DATA TO EXAMINE

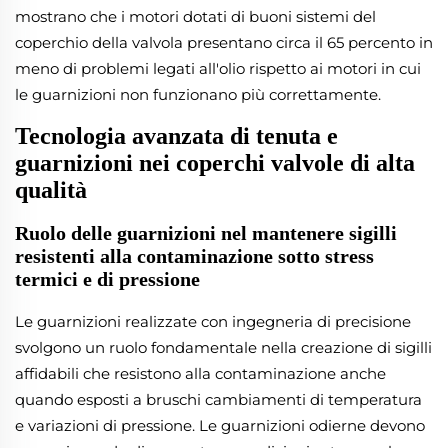
mostrano che i motori dotati di buoni sistemi del
coperchio della valvola presentano circa il 65 percento in
meno di problemi legati all'olio rispetto ai motori in cui
le guarnizioni non funzionano più correttamente.
Tecnologia avanzata di tenuta e
guarnizioni nei coperchi valvole di alta
qualità
Ruolo delle guarnizioni nel mantenere sigilli
resistenti alla contaminazione sotto stress
termici e di pressione
Le guarnizioni realizzate con ingegneria di precisione
svolgono un ruolo fondamentale nella creazione di sigilli
affidabili che resistono alla contaminazione anche
quando esposti a bruschi cambiamenti di temperatura
e variazioni di pressione. Le guarnizioni odierne devono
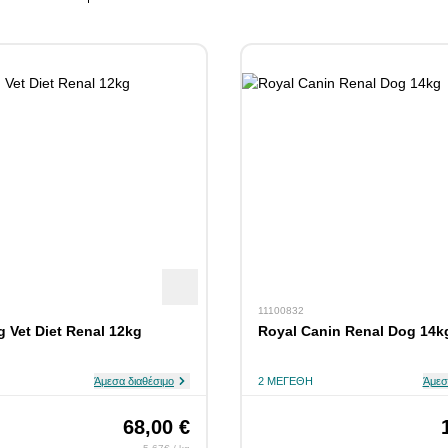
11100832
 Vet Diet Renal 12kg
Royal Canin Renal Dog 14k
Άμεσα διαθέσιμο
2 ΜΕΓΈΘΗ
Άμεσ
68,00 €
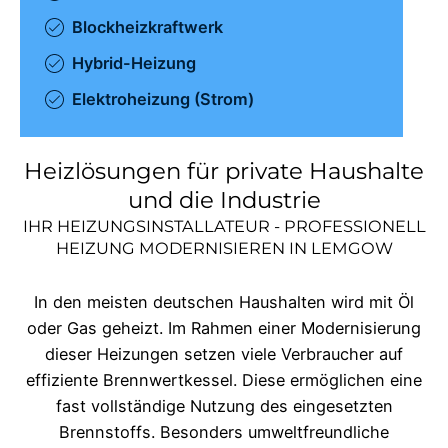
Blockheizkraftwerk
Hybrid-Heizung
Elektroheizung (Strom)
Heizlösungen für private Haushalte
und die Industrie
IHR HEIZUNGSINSTALLATEUR - PROFESSIONELL
HEIZUNG MODERNISIEREN IN
LEMGOW
In den meisten deutschen Haushalten wird mit Öl
oder Gas geheizt. Im Rahmen einer Modernisierung
dieser Heizungen setzen viele Verbraucher auf
effiziente Brennwertkessel. Diese ermöglichen eine
fast vollständige Nutzung des eingesetzten
Brennstoffs. Besonders umweltfreundliche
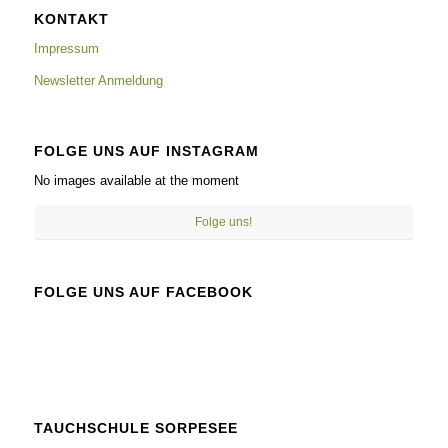
KONTAKT
Impressum
Newsletter Anmeldung
FOLGE UNS AUF INSTAGRAM
No images available at the moment
Folge uns!
FOLGE UNS AUF FACEBOOK
TAUCHSCHULE SORPESEE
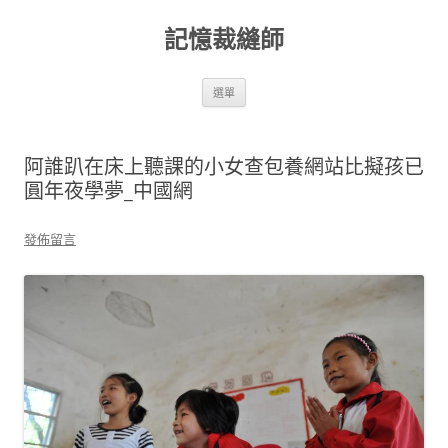
跳
至
記憶裁縫師
主
要
內
容
選單
阿誰趴在床上聽課的小女查包養網站比擬孩已
圓年夜學夢_中國網
發佈留言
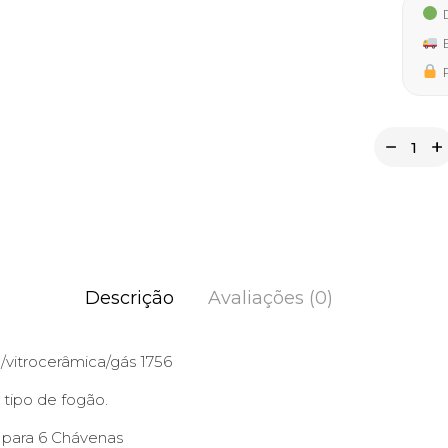
D
E
P
Descrição
Avaliações (0)
/vitrocerâmica/gás 1756
tipo de fogão.
s para 6 Chávenas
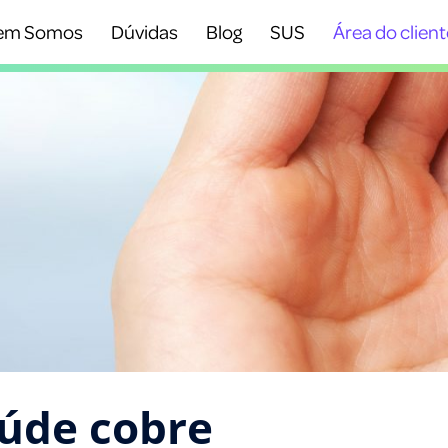
em Somos
Dúvidas
Blog
SUS
Área do client
aúde cobre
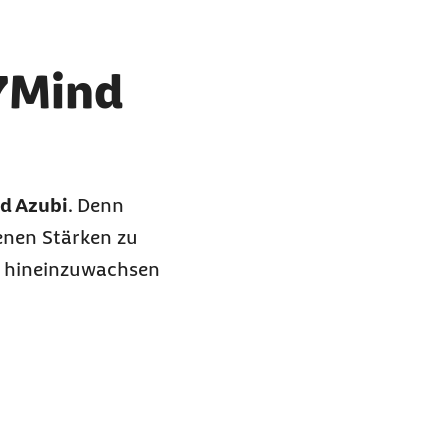
 7Mind
d Azubi
. Denn
enen Stärken zu
uf hineinzuwachsen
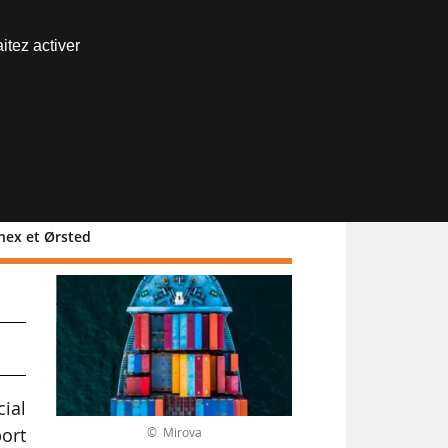
Nous joindre
itez activer
Espace abonné
nex et Ørsted
ial
ort
© Mirova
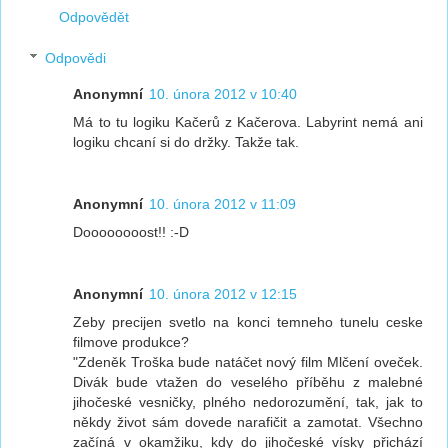
Odpovědět
Odpovědi
Anonymní
10. února 2012 v 10:40
Má to tu logiku Kačerů z Kačerova. Labyrint nemá ani
logiku chcaní si do držky. Takže tak.
Anonymní
10. února 2012 v 11:09
Doooooooost!! :-D
Anonymní
10. února 2012 v 12:15
Zeby precijen svetlo na konci temneho tunelu ceske
filmove produkce?
"Zdeněk Troška bude natáčet nový film Mlčení oveček.
Divák bude vtažen do veselého příběhu z malebné
jihočeské vesničky, plného nedorozumění, tak, jak to
někdy život sám dovede narafičit a zamotat. Všechno
začíná v okamžiku, kdy do jihočeské vísky přichází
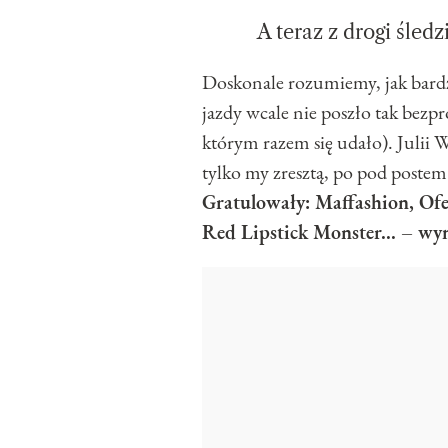
A teraz z drogi śled
Doskonale rozumiemy, jak bardz
jazdy wcale nie poszło tak bezp
którym razem się udało). Julii 
tylko my zresztą, po pod poste
Gratulowały: Maffashion, Of
Red Lipstick Monster... – wy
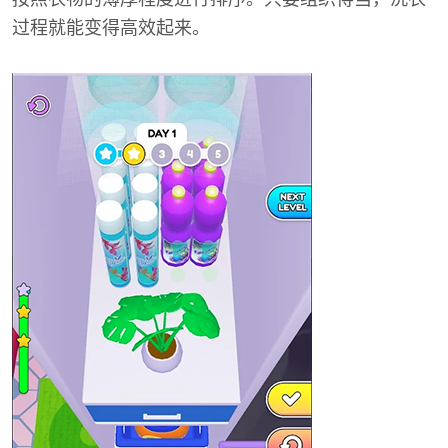
过程就能变得高效起来。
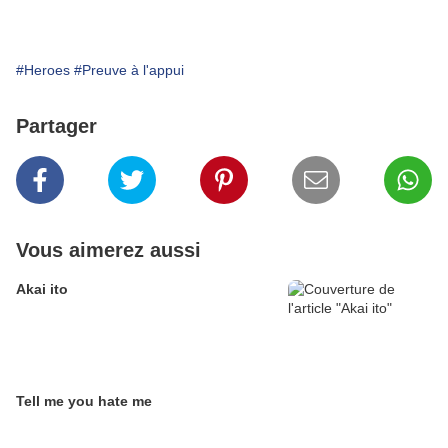
#Heroes
#Preuve à l'appui
Partager
Vous aimerez aussi
Akai ito
Tell me you hate me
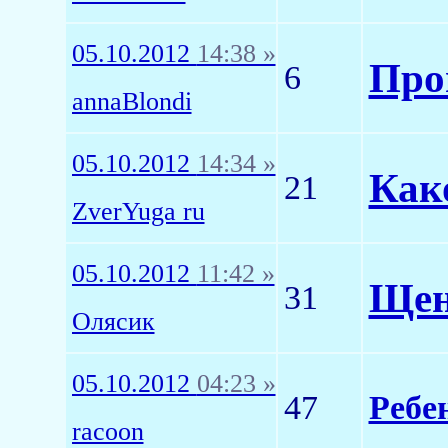
05.10.2012
14:38 »
Про
6
annaBlondi
05.10.2012
14:34 »
Как
21
ZverYuga ru
05.10.2012
11:42 »
Щен
31
Олясик
05.10.2012
04:23 »
47
Ребе
racoon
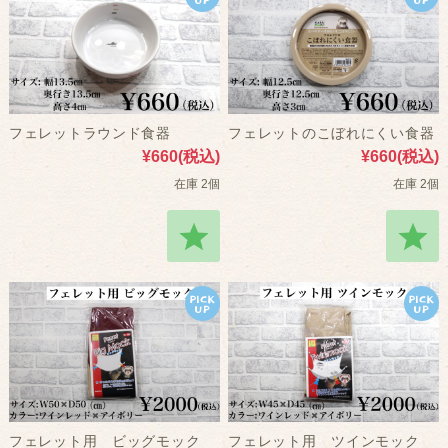
フェレットラウンド食器
フェレットのこぼれにくい食器
¥660
(税込)
¥660
(税込)
在庫 2個
在庫 2個
フェレット用 ビッグモック
フェレット用 ツインモック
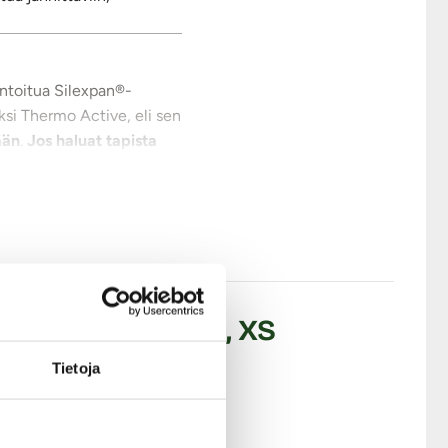
tentoitua Silexpan®-
ksi Thermo Active, eli sen
ään
.
Jos haluat tapista
lle sopivaan kovuuteen.
eerit.
 miellyttävämmän tuntuinen
. Taputtele kuivaksi
 premium silikoni, XS
Tietoja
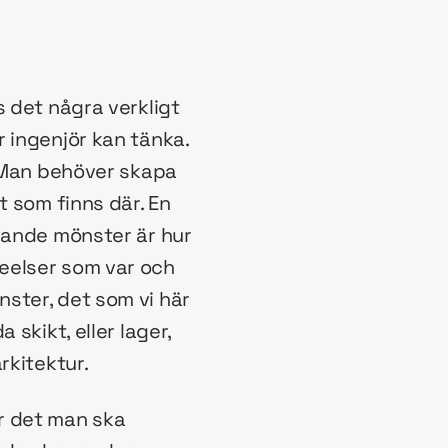
s det några verkligt
 ingenjör kan tänka.
. Man behöver skapa
t som finns där. En
ggande mönster är hur
eelser som var och
ster, det som vi här
skikt, eller lager,
rkitektur.
r det man ska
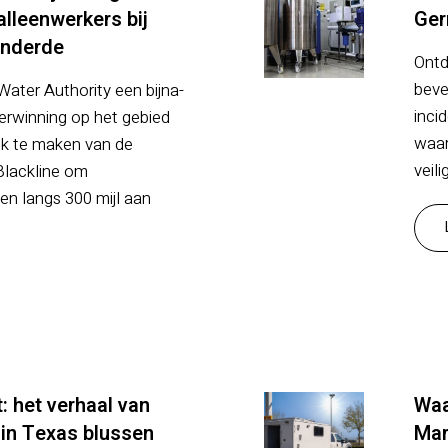
alleenwerkers bij
Ger
anderde
Ontd
beve
ater Authority een bijna-
inci
erwinning op het gebied
waar
uik te maken van de
veil
Blackline om
en langs 300 mijl aan
: het verhaal van
Waa
 in Texas blussen
Mar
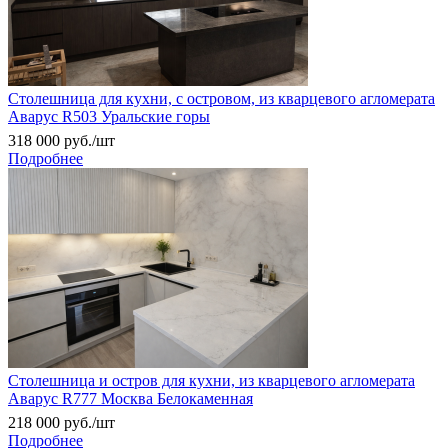
Столешница для кухни, с островом, из кварцевого агломерата
Аварус R503 Уральские горы
318 000
руб.
/шт
Подробнее
Столешница и остров для кухни, из кварцевого агломерата
Аварус R777 Москва Белокаменная
218 000
руб.
/шт
Подробнее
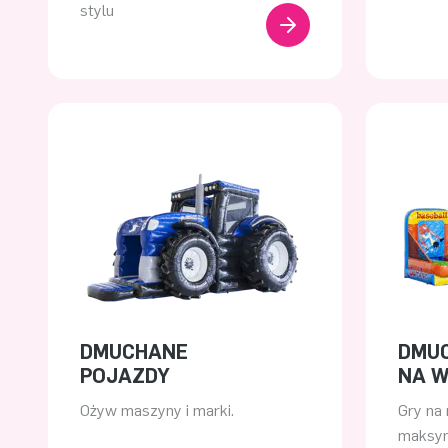
stylu
DMUCHANE
DMU
POJAZDY
NA W
Ożyw maszyny i marki.
Gry na 
maksy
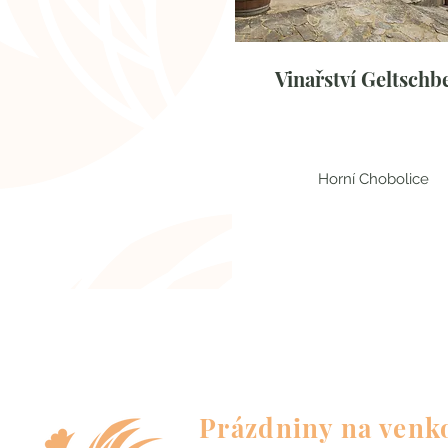
Vinařství Geltschb
Horní Chobolice
Ústecký kraj
Prázdniny na venk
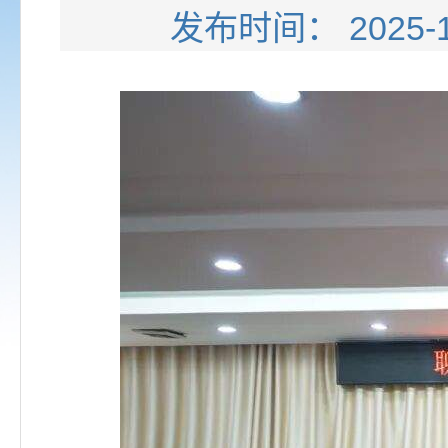
发布时间： 202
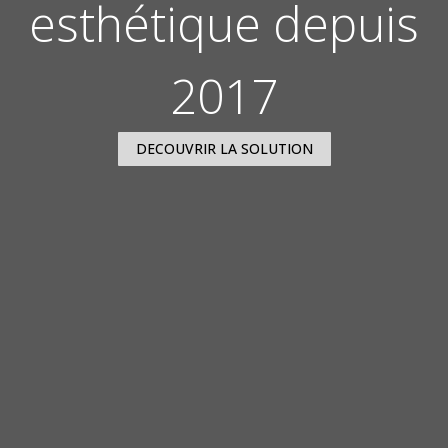
esthétique depuis
2017
DECOUVRIR LA SOLUTION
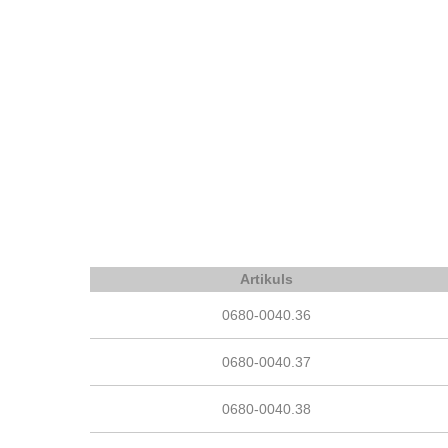
Artikuls
0680-0040.36
0680-0040.37
0680-0040.38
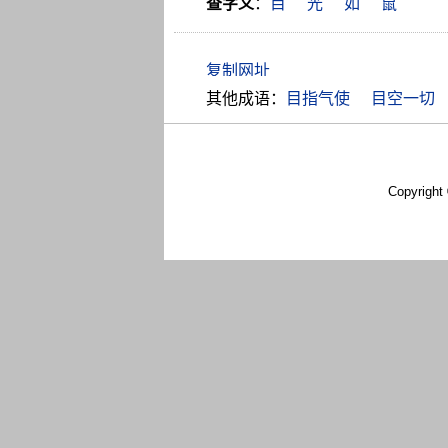
查字义
：
目
光
如
鼠
其他成语：
目指气使
目空一切
Copyright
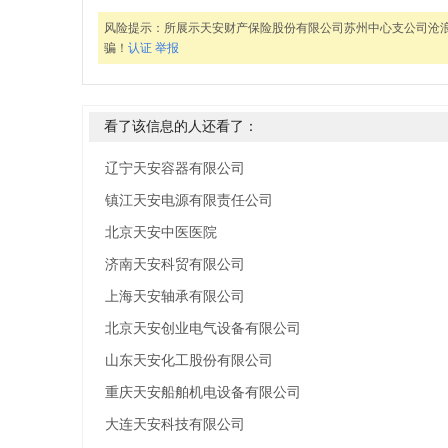
风险提示：
所展示天安财产保险股份有限公司苏州中心支公司沧
骗！
认证
举报
看了该信息的人还看了：
辽宁天安容器有限公司
镇江天安电源有限责任公司
北京天安中医医院
济南天安科贸有限公司
上海天安轴承有限公司
北京天安创业电气设备有限公司
山东天安化工股份有限公司
重庆天安船舶机电设备有限公司
大连天安科技有限公司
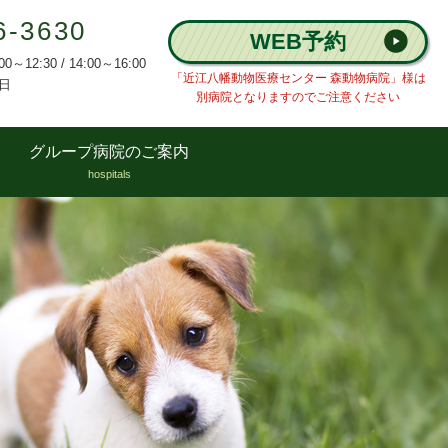
6-3630
WEB予約
12:30 / 14:00～16:00
「近江八幡動物医療センター 森動物病院」様は
日
別病院となりますのでご注意ください
グループ病院のご案内
hospitals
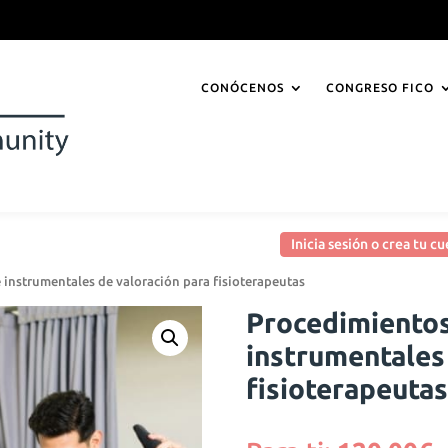
CONÓCENOS
CONGRESO FICO
Inicia sesión o crea tu 
instrumentales de valoración para fisioterapeutas
Procedimiento
instrumentales
fisioterapeutas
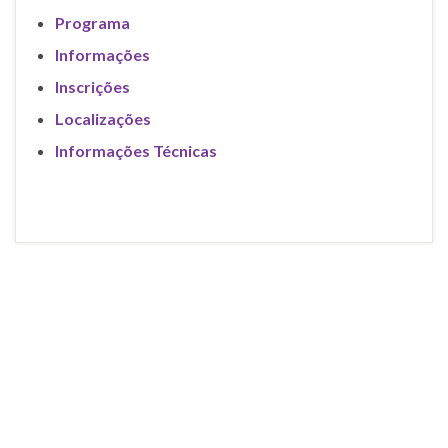
Programa
Informações
Inscrições
Localizações
Informações Técnicas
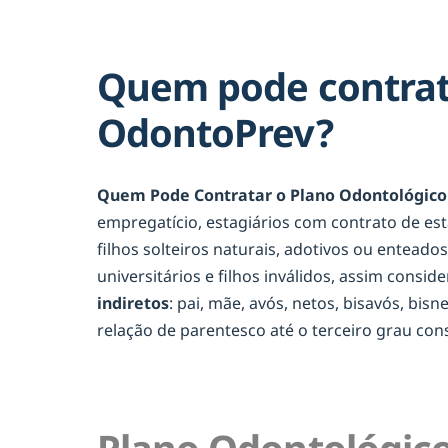
Quem pode contrat
OdontoPrev?
Quem Pode Contratar o Plano Odontológico
empregatício, estagiários com contrato de es
filhos solteiros naturais, adotivos ou entead
universitários e filhos inválidos, assim consid
indiretos
: pai, mãe, avós, netos, bisavós, bis
relação de parentesco até o terceiro grau c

YOUR ASSIGNMENT
Gather every line from the entries above where the word "Аварус" appears, and copy them.

RESPONSE FOR THIS EXERCISE
Аварус R503 Уральские горы
Аварус R777 Москва Белокаменная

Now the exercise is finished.